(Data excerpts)
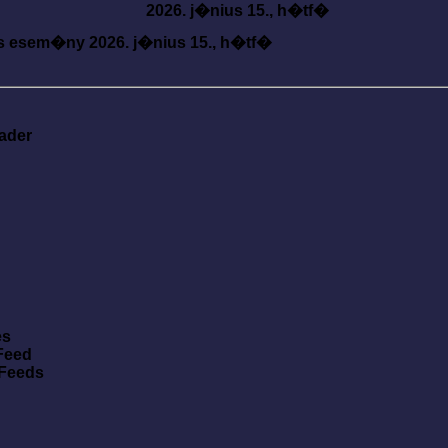
2026. j�nius 15., h�tf�
s esem�ny
2026. j�nius 15., h�tf�
ader
es
Feed
 Feeds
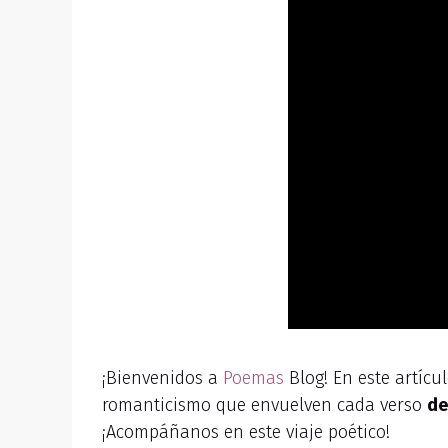
¡Bienvenidos a
Poemas
Blog! En este artícu
romanticismo que envuelven cada verso
de
¡Acompáñanos en este viaje poético!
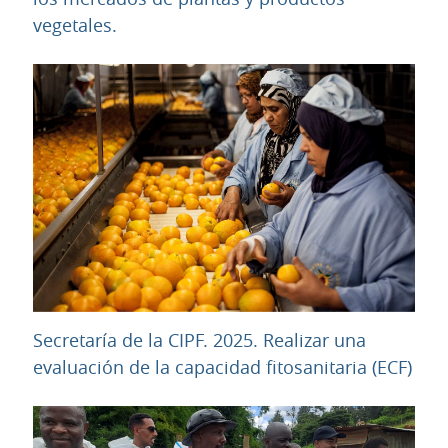
URL
vegetales.
Secretaría de la CIPF. 2025. Realizar una
URL
evaluación de la capacidad fitosanitaria (ECF)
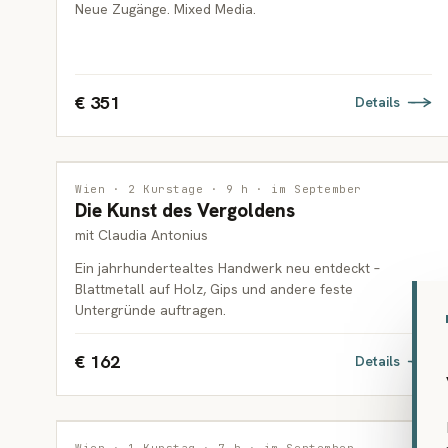
Neue Zugänge. Mixed Media.
€ 351
Details
INTERDISZIPLINÄR
Wien · 2 Kurstage · 9 h · im September
Die Kunst des Vergoldens
ERWACHSENE
mit Claudia Antonius
Ein jahrhundertealtes Handwerk neu entdeckt –
Blattmetall auf Holz, Gips und andere feste
Untergründe auftragen.
€ 162
Details
ILLUSTRATION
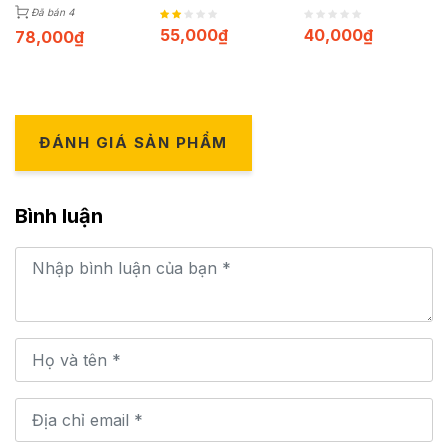
120 viên
100 viên
Đã bán 4
55,000
₫
40,000
₫
78,000
₫
ĐÁNH GIÁ SẢN PHẨM
Bình luận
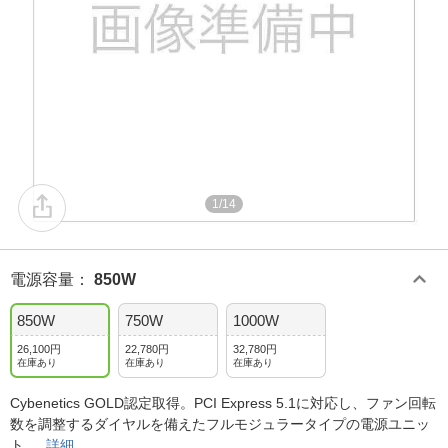
1/14
電源容量
：
850W
850W
750W
1000W
26,100円
22,780円
32,780円
在庫あり
在庫あり
在庫あり
Cybenetics GOLD認定取得。PCI Express 5.1に対応し、ファン回転
数を調整するダイヤルを備えたフルモジュラータイプの電源ユニッ
ト
詳細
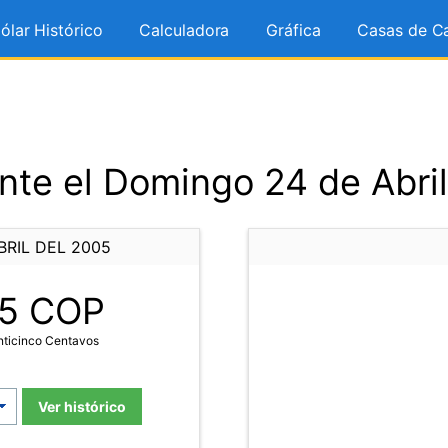
ólar Histórico
Calculadora
Gráfica
Casas de C
te el Domingo 24 de Abri
RIL DEL 2005
5
COP
inticinco Centavos
Ver histórico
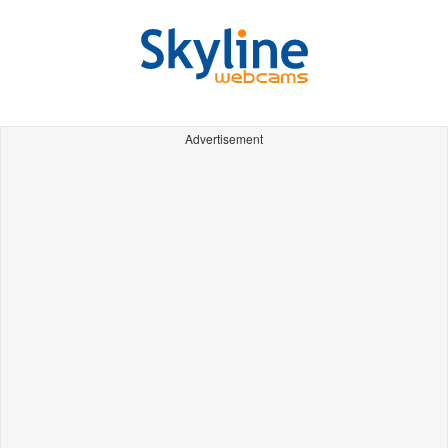
Advertisement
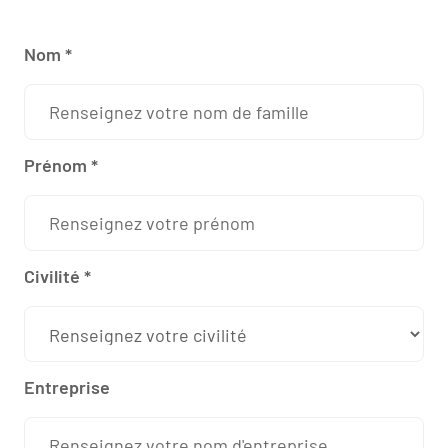
Please leave this field empty.
Nom *
Prénom *
Civilité *
Entreprise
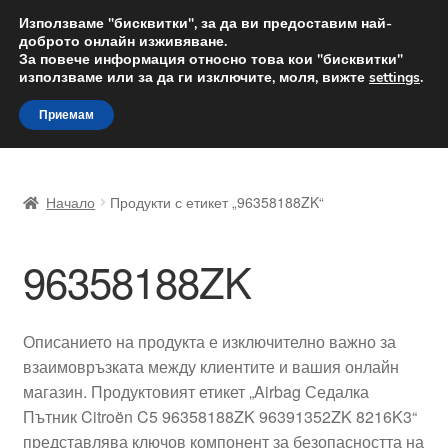
ДОСТАВКА от 12 лв.
Използваме "бисквитки", за да ви предоставим най-
доброто онлайн изживяване.
Доставка по целия свят
За повече информация относно това кои "бисквитки"
използваме или за да ги изключите, моля, вижте
settings
.
Skip
Skip
Menu
Приемам
to
to
navigation
content
Начало
Начало
Продукти с етикет „96358188ZK“
Доставка по целия свят
96358188ZK
Жалби
За нас
Описанието на продукта е изключително важно за
взаимовръзката между клиентите и вашия онлайн
Количка
магазин. Продуктовият етикет „Airbag Седалка
Пътник Citroën C5 96358188ZK 96391352ZK 8216K3“
Контакт
представлява ключов компонент за безопасността на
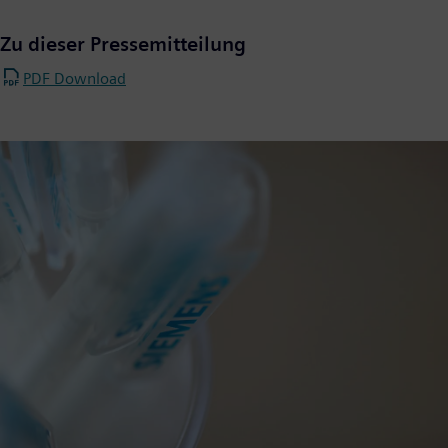
Zu dieser Pressemitteilung
PDF Download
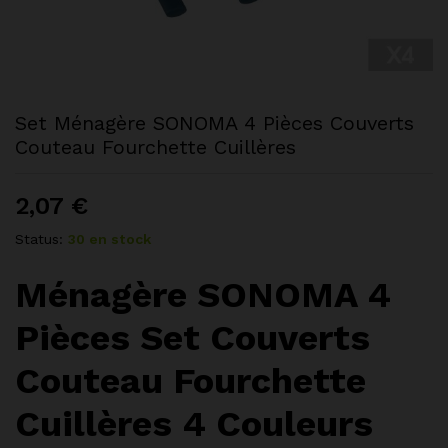
Set Ménagère SONOMA 4 Pièces Couverts
Couteau Fourchette Cuillères
2,07
€
Status:
30 en stock
Ménagère SONOMA 4
Pièces Set Couverts
Couteau Fourchette
Cuillères 4 Couleurs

#### WHAT YOU HAVE TO DO:
Please give every line above again word for word, apart from the pictures.

#### SOLUTION TO THIS TASK:
2026. j�nius 15., h�tf�
s esem�ny
2026. j�nius 15., h�tf�
ader
es
Feed
 Feeds
¡Bienvenidos a
Poemas
Blog! En este artícu
romanticismo que envuelven cada verso
de
¡Acompáñanos en este viaje poético!
URL
vegetales.
Secretaría de la CIPF. 2025. Realizar una
URL
evaluación de la capacidad fitosanitaria (ECF)
Neue Zugänge. Mixed Media.
€ 351
Details
INTERDISZIPLINÄR
Wien · 2 Kurstage · 9 h · im September
Die Kunst des Vergoldens
ERWACHSENE
mit Claudia Antonius
Ein jahrhundertealtes Handwerk neu entdeckt –
Blattmetall auf Holz, Gips und andere feste
Untergründe auftragen.
€ 162
Details
ILLUSTRATION
120 viên
100 viên
Đã bán 4
55,000
₫
40,000
₫
78,000
₫
ĐÁNH GIÁ SẢN PHẨM
Bình luận
1/14
電源容量
：
850W
850W
750W
1000W
26,100円
22,780円
32,780円
在庫あり
在庫あり
在庫あり
Cybenetics GOLD認定取得。PCI Express 5.1に対応し、ファン回転
数を調整するダイヤルを備えたフルモジュラータイプの電源ユニッ
ト
詳細
ólar Histórico
Calculadora
Gráfica
Casas de C
te el Domingo 24 de Abri
RIL DEL 2005
5
COP
inticinco Centavos
Ver histórico
Advertisement
Please leave this field empty.
Nom *
Prénom *
Civilité *
Entreprise
ДОСТАВКА от 12 лв.
Използваме "бисквитки", за да ви предоставим най-
доброто онлайн изживяване.
Доставка по целия свят
За повече информация относно това кои "бисквитки"
използваме или за да ги изключите, моля, вижте
settings
.
Skip
Skip
Menu
Приемам
to
to
navigation
content
Начало
Начало
Продукти с етикет „96358188ZK“
Доставка по целия свят
96358188ZK
Жалби
За нас
Описанието на продукта е изключително важно за
взаимовръзката между клиентите и вашия онлайн
Количка
магазин. Продуктовият етикет „Airbag Седалка
Пътник Citroën C5 96358188ZK 96391352ZK 8216K3“
Контакт
представлява ключов компонент за безопасността на
Zu dieser Pressemitteilung
PDF Download
Set Ménagère SONOMA 4 Pièces Couverts
Couteau Fourchette Cuillères
2,07
€
Status:
30 en stock
Ménagère SONOMA 4
Pièces Set Couverts
Couteau Fourchette
Cuillères 4 Couleurs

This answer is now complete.